For decades, the mystery of the Bermuda Triangle has been blamed for the disappearances of planes and ships that have tried to pass through. The 500,000 kilometers square stretch of sky above the North Atlantic Ocean connects points in Bermuda, Florida and Puerto Rico. Sometimes referred to as Devil’s Triangle, the area has been associated with the sinking of mythical Atlantis, the first logged shipwreck in the area in 1609 and the disappearance of Flight 19 during WWII. However, new satellite images may help scientists debunk the many mysteries surrounding the Bermuda Triangle.

The images researchers unveiled on a Science Channel segment Wednesday depict hexagonal clouds, which meteorologist said can produce 170 miles per hour wind air bombs above the Bermuda Triangle. These forceful air bombs could make it terrifyingly difficult for ships and planes to pass through that particular area in the Atlantic Ocean. Based on the pictures, researchers were able to determine that the hexagonal clouds stretched anywhere between 20 to 55 miles across, and some of the biggest ones appeared right over the western tip of Bermuda Island.

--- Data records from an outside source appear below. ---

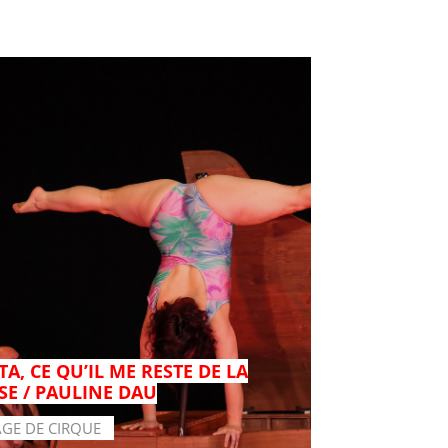
A, CE QU’IL ME RESTE DE LA
SE / PAULINE DAU
AGE DE CIRQUE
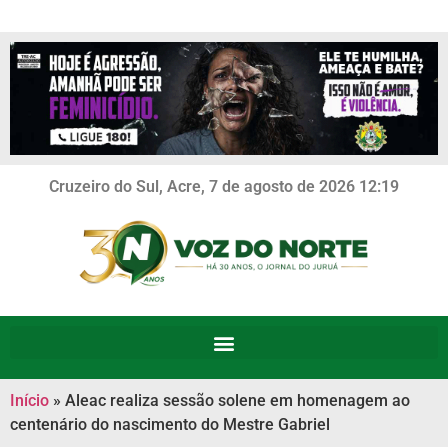
Cruzeiro do Sul, Acre, 7 de agosto de 2026 12:19
Início
»
Aleac realiza sessão solene em homenagem ao
centenário do nascimento do Mestre Gabriel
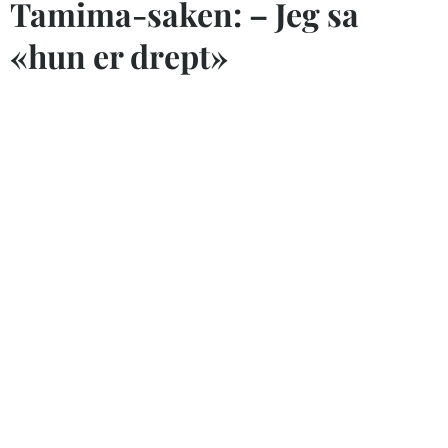
Tamima-saken: – Jeg sa
«hun er drept»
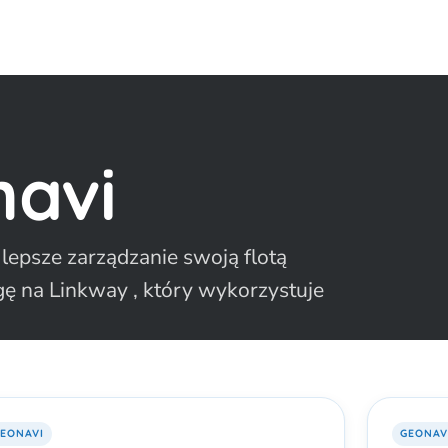
navi
epsze zarządzanie swoją flotą
ę na Linkway , który wykorzystuje
EONAVI
GEONAV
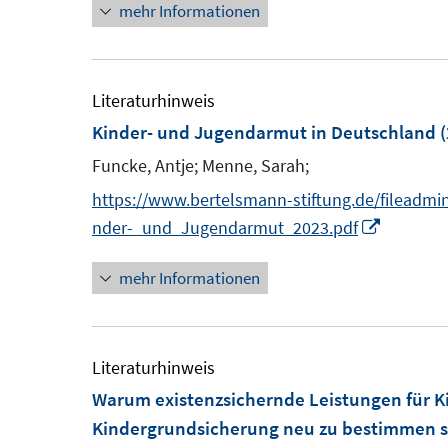
mehr Informationen
t
e
r
Literaturhinweis
ö
Kinder- und Jugendarmut in Deutschland
(
f
Funcke, Antje;
Menne, Sarah;
f
n
https://www.bertelsmann-stiftung.de/fileadmi
e
I
nder-_und_Jugendarmut_2023.pdf
n
n
mehr Informationen
n
e
u
e
Literaturhinweis
m
Warum existenzsichernde Leistungen für K
F
Kindergrundsicherung neu zu bestimmen s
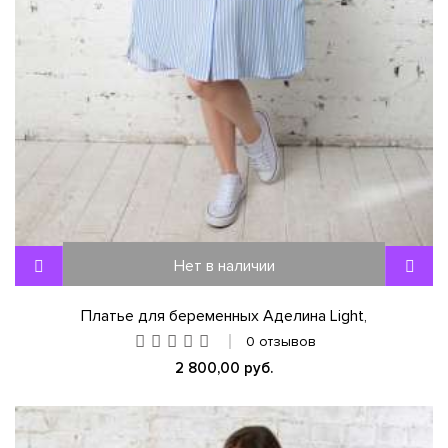
Нет в наличии
Платье для беременных Аделина Light,
0 отзывов
2 800,00 руб.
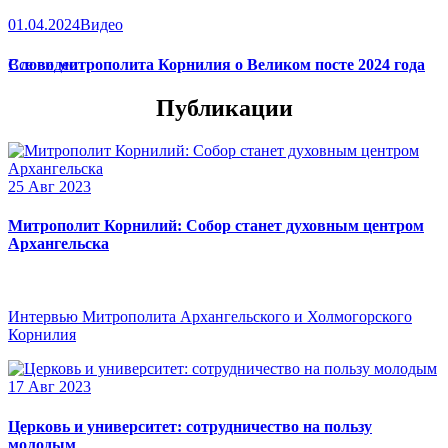
01.04.2024
Видео
Слово митрополита Корнилия о Великом посте 2024 года
Все видео
Публикации
25 Авг 2023
Митрополит Корнилий: Собор станет духовным центром
Архангельска
Интервью Митрополита Архангельского и Холмогорского
Корнилия
17 Авг 2023
Церковь и университет: сотрудничество на пользу
молодым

The unusual straight edged hexagonal clouds, which researchers also found in satellite images of an area of the North Sea off the coast of the U.K., can create sea level winds of 170 miles per hour and waves more than 45 feet high. Based on the intense air bomb findings in the North Sea, researchers are now speculating that the same hexagonal clouds found in the Bermuda Triangle may be responsible for the many unexplainable disappearances of people, ships and aircraft that have passed through the Bermuda Triangle.

One of the creepiest tales involving the mysterious Bermuda Triangle may be from the 1881 Ellen Austin voyage after a crew allegedly came across another ship in the area that was sailing with no people on board. The crew took over the second, empty ship and started a journey back to New York when it suddenly disappeared and then resurfaced a second time, again with no people on board.